▶ TASK TO COMPLETE:
Go through the entries that follow and count every line with the string "коллекция". Reply with the number only.

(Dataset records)
----------

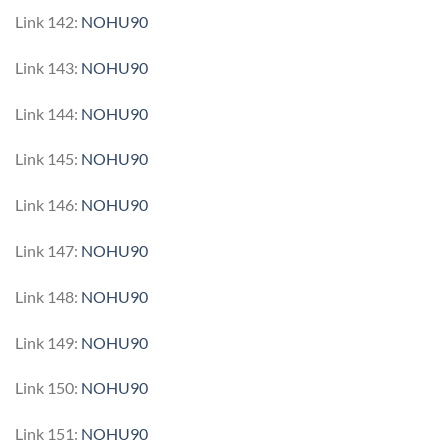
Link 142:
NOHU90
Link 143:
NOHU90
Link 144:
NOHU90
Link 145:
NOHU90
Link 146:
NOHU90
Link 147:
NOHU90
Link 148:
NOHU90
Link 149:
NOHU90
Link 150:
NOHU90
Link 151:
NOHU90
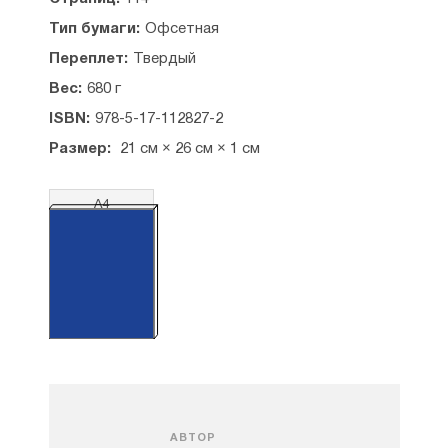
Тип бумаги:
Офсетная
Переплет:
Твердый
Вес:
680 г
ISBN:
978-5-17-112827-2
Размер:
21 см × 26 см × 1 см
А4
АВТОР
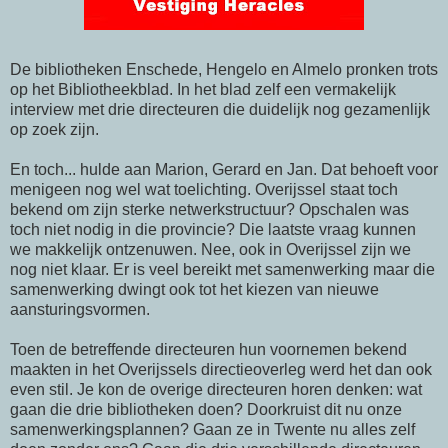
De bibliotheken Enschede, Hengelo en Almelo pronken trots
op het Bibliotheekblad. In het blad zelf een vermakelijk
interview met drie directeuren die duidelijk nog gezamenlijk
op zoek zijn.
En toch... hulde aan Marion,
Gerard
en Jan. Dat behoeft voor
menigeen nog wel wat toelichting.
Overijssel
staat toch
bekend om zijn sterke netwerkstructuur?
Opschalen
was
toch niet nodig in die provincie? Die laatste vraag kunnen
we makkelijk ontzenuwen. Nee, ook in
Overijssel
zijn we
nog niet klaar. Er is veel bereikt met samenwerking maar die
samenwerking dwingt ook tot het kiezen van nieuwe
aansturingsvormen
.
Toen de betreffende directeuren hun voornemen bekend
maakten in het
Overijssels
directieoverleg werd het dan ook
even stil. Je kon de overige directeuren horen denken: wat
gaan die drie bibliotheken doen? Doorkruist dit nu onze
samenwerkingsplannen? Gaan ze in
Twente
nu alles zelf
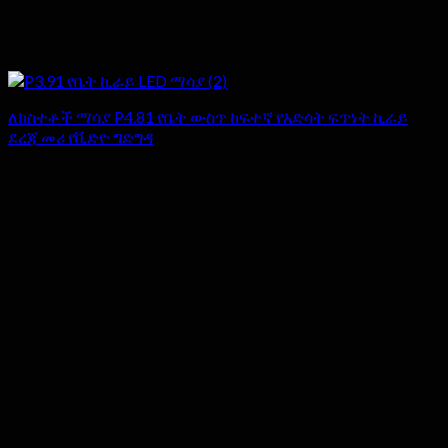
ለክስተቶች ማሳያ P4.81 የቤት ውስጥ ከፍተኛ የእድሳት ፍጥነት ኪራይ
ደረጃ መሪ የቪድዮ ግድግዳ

----------

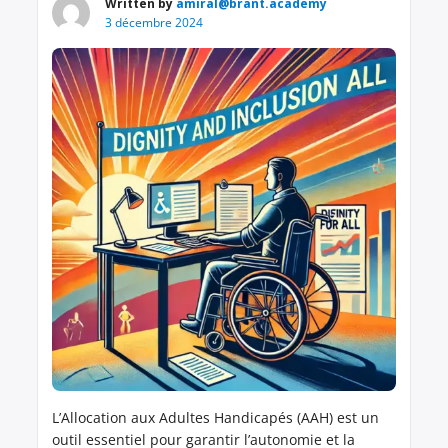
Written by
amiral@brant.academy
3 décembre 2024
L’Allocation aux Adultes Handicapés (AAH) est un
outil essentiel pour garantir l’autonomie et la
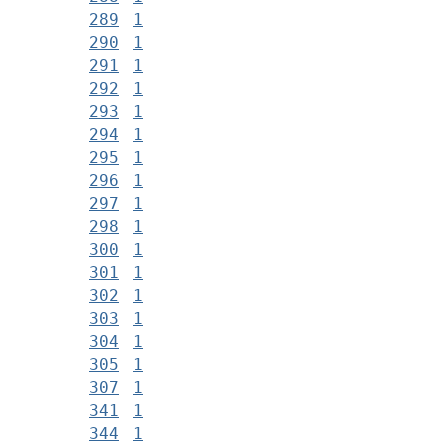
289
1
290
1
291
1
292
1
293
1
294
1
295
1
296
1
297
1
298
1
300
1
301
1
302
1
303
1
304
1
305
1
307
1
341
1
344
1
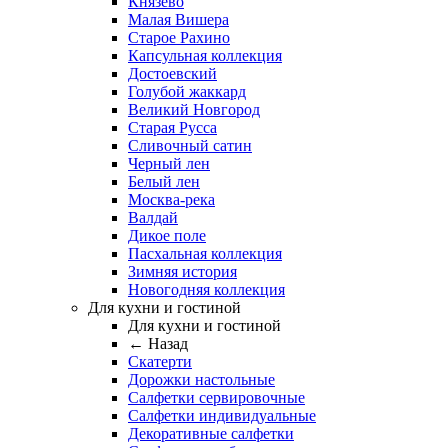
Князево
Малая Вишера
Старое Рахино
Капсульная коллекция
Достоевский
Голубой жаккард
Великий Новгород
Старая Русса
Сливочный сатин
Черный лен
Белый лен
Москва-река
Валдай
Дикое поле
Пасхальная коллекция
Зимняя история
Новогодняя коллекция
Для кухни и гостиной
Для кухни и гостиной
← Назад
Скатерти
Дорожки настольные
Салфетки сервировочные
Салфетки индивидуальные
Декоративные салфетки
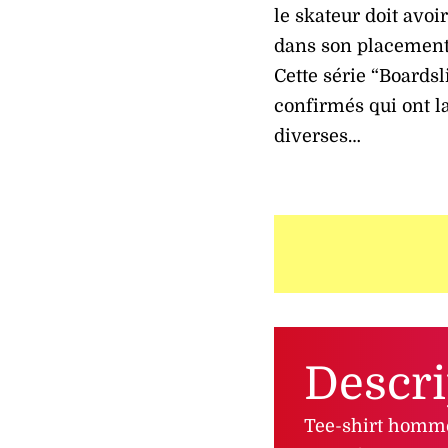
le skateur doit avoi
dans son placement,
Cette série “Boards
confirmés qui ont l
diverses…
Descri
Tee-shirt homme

----------

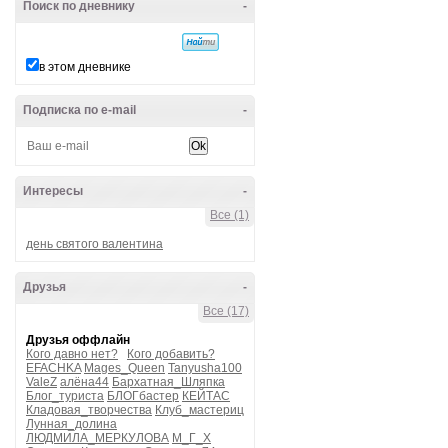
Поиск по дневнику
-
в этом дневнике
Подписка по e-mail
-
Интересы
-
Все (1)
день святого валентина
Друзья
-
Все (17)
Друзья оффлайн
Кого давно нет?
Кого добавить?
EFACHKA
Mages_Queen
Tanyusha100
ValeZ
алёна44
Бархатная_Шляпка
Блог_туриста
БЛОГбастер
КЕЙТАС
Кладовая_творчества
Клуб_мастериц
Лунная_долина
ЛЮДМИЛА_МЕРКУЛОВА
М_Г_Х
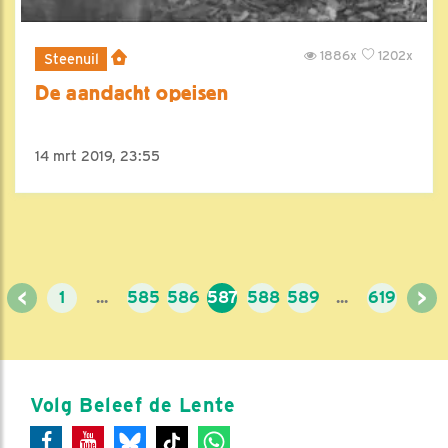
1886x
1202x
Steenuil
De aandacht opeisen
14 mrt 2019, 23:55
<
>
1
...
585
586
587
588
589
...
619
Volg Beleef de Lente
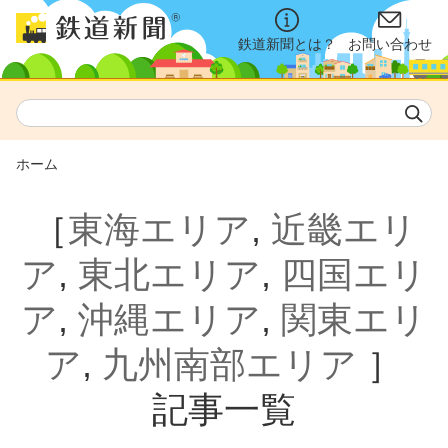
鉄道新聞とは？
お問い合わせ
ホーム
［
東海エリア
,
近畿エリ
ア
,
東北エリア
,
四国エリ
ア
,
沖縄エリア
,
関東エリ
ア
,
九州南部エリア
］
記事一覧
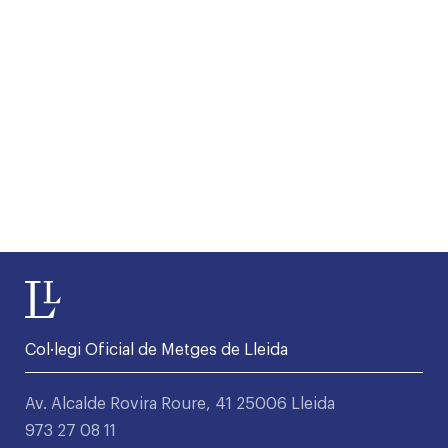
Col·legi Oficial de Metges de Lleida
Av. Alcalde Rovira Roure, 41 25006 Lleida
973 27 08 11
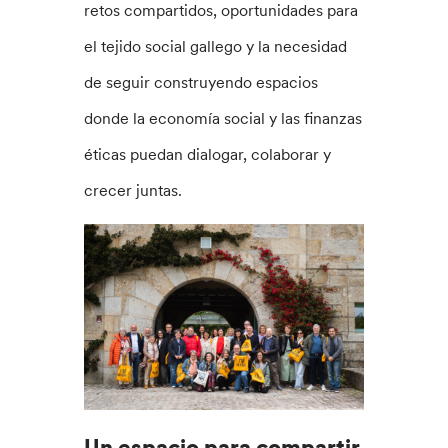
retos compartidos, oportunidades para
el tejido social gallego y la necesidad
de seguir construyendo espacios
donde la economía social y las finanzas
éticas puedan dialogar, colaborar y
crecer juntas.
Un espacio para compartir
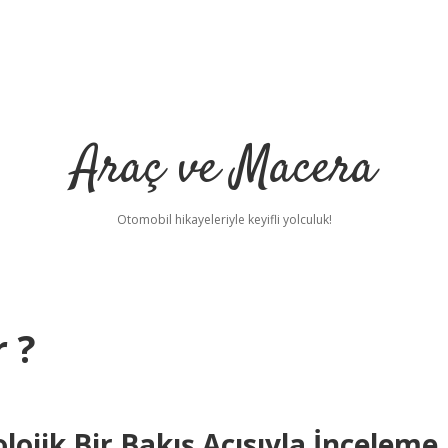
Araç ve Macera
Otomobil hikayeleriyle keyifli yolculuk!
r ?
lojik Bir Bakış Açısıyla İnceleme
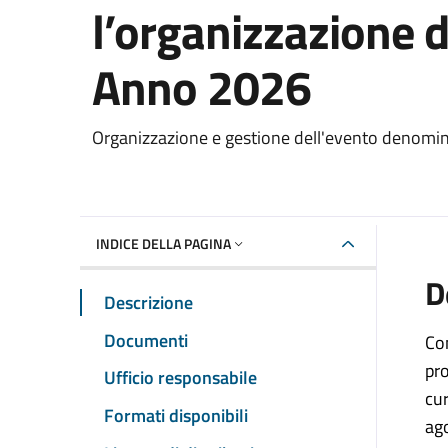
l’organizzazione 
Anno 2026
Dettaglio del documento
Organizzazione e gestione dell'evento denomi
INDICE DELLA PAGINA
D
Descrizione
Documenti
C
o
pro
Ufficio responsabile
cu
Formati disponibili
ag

----------

▶ TASK SOLUTION:
3